International Dissertation Research Fellowship 2005
Institutional Affiliation (at time of award):
Anthropology, Cornell University
Rituals of Ethnicity: Mixing and Making Thangmi Identity Across Himalayan Borders

This project examines the relationship between political discourse and ritual practice in producing ethnic identity for the Thangmi, a largely unknown Himalayan community-whose population of approximately 40,000 is dispersed across border areas of Nepal, China, and India. In this age where the politics of identity encourage ethnic groups around the world to define themselves through discourses of purity and authenticity in order to gain recognition, rights, and benefits within discrete nation-states, the Thangmi are intriguing because they deploy cultural impurity, racial hybridity and religious syncretism as positive ethnic markers in a cross-border situation.
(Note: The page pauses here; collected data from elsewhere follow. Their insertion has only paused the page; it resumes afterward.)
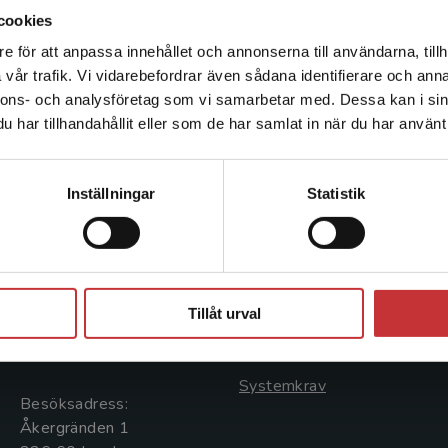
cookies
e för att anpassa innehållet och annonserna till användarna, tillh
Det verkar som att du besöker studentlitteratur.se via en
vår trafik. Vi vidarebefordrar även sådana identifierare och anna
enhet utanför Sverige. Vi erbjuder inte leveranser utanför
nnons- och analysföretag som vi samarbetar med. Dessa kan i sin
Sverige. För att kunna slutföra ett köp måste
har tillhandahållit eller som de har samlat in när du har använt 
leveransadressen vara i Sverige.
Läs mer
Kontakta kundservice
Kontakta oss
Kundservice
Inställningar
Statistik
Kontakta oss
Kontakta kundservice
046-31 20 00
046-31 21 00
Stäng
Postadress:
Frågor och svar
Tillåt urval
Box 141
Köpvillkor
221 00 Lund
Systemkrav
Besöksadress:
Åkergränden 1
These values are reproduced through a set of ritual practices that travel back and forth across multiple state borders in a series of what I have dubbed dynamic 'feedback loops'. Situated at the intersection of three distinct areas of anthropological inquiry-studies of ethnicity and nationalism, ritual and religious studies, and border studies-my dissertation considers how the Thangmi case, in which ethnic subjectivities are forged in a transnational dialectic between discursive statements of cultural absence and ritualized expressions of cultural presence, prompts us to reconceptualize how both ethnicity and ritual work. Just as geopolitical borders are key sites for understanding ideologies and policies emanating from nation-state centers, the Thangmi position of marginality-on academic, political, and religious levels-provides a productive vantage point from which to consider the complex formation of dominant identities and discourses in each of the countries in which they live. My research will therefore contribute to general anthropological debates, particularly on the topics of ethnicity and ritual, as well as to Himalayan, Tibetan, South Asian and East Asian area studies. The larger goal is to constructively challenge the boundaries between these areas of scholarship by documenting an empirical situation which defies easy categorization in the normative terms of any one of these fields.